Upgraded Frigates Join Navy

Upgraded Frigates Join Navy
Upgraded Frigates Join Navy

Seven domestically upgraded missile-launching vessels joined the navy’s fleet in a ceremony held on Monday at the First Naval Zone in the southern port city of Bandar Abbas.   

Commander of the Navy Rear Admiral Habibollah Sayyari and Commander of the Armed Forces Major General Ataollah Salehi attended the ceremony which was held on the occasion of National Navy Day (November 28), the Fars news agency reported.

Sirik, Kalat, Genaveh, Fajr, Shams, Fatah and Noor frigates were the vessels that joined the naval units after being fitted with domestically manufactured surface-to-surface Noor, Qader and Nasr cruise missiles.                              

It took about six months and 13,000 man-hours to upgrade each vessel, which can used to carry out logistical and reconnaissance operations.

Sayyari said the navy is implementing a plan to equip all its vessels with “indigenous” missiles.

He also said the vessels that were put in service on Monday are able to evade enemy radars due to their small size, a fact that increases “our missile capability.”

In addition, he said that two domestically overhauled anti-submarine helicopters, which have been equipped with torpedo-launching systems, an upgraded helicopter, which has been outfitted with air-to-surface missiles, and an overhauled missile-launching hovercraft were also delivered to the navy.  

The Tasnim news agency quoted Salehi as saying during the ceremony that Iran has been able to equip its vessels, submarines and helicopters with various types of advanced missiles and rockets relying on the capabilities of its experts.

He said, “Our message for other countries is peace and friendship.”

Iran says its efforts to improve its defensive capabilities are aimed at increasing the country’s deterrence strength and are not meant to pose any threat to other countries.

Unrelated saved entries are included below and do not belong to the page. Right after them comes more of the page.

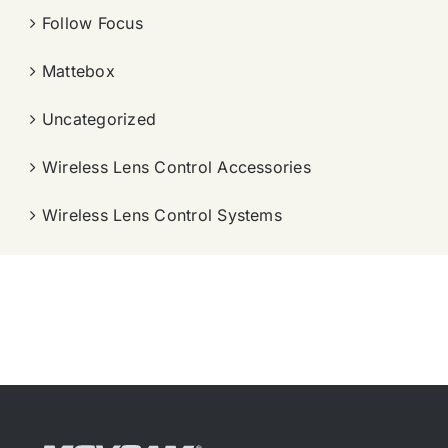
Follow Focus
Mattebox
Uncategorized
Wireless Lens Control Accessories
Wireless Lens Control Systems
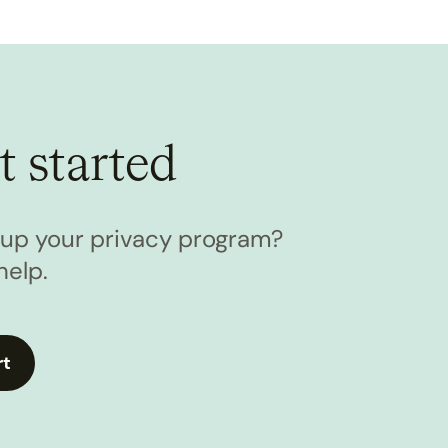
t started
l up your privacy program?
help.
rt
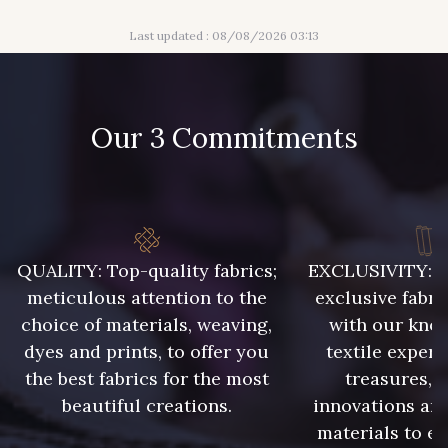
55 - Violet
18 - Blush
Last updated : 08/08/2026 03:13
932 - 932
933 - 933
Our 3 Commitments
935 - 935
937 - 937
929 - 929
938 - 938
QUALITY: Top-quality fabrics;
EXCLUSIVITY: A 
meticulous attention to the
exclusive fabri
943 - 943
939 - 939
choice of materials, weaving,
with our kno
dyes and prints, to offer you
textile expert
940 - 940
941 - 941
the best fabrics for the most
treasures, 
beautiful creations.
innovations and
materials to e
942 - 942
1 - Marine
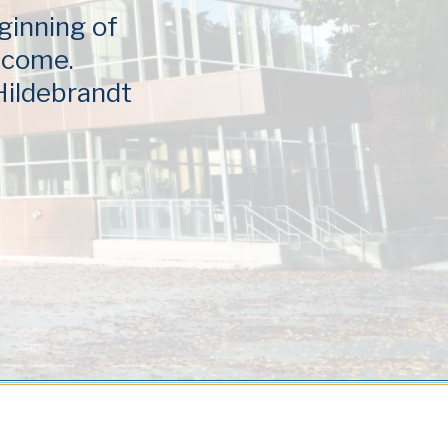
ginning of
elcome.
 Hildebrandt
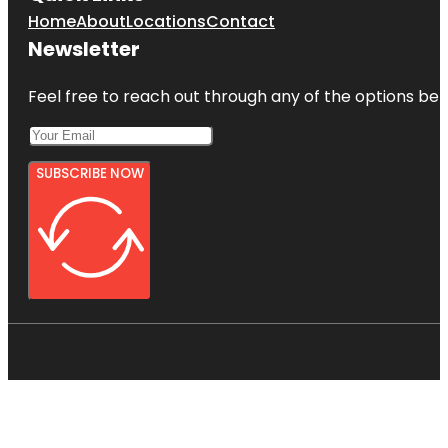
Home
About
Locations
Contact
Newsletter
Feel free to reach out through any of the options belo
SUBSCRIBE NOW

Elsewhere, the Armed Forces commander pointed to the missions of the navy’s fleets in international waters and said the naval forces conduct operations in the open seas independently, while most of the countries which have naval presence in the Gulf of Aden are member states of international military pacts.

Over the past few years, more than 30 naval fleets have been dispatched to the open seas, including the Gulf of Aden, to protect the security of Iranian commercial ships and tankers in international waters. The naval forces have also rescued many foreign ships from pirate attacks during their missions.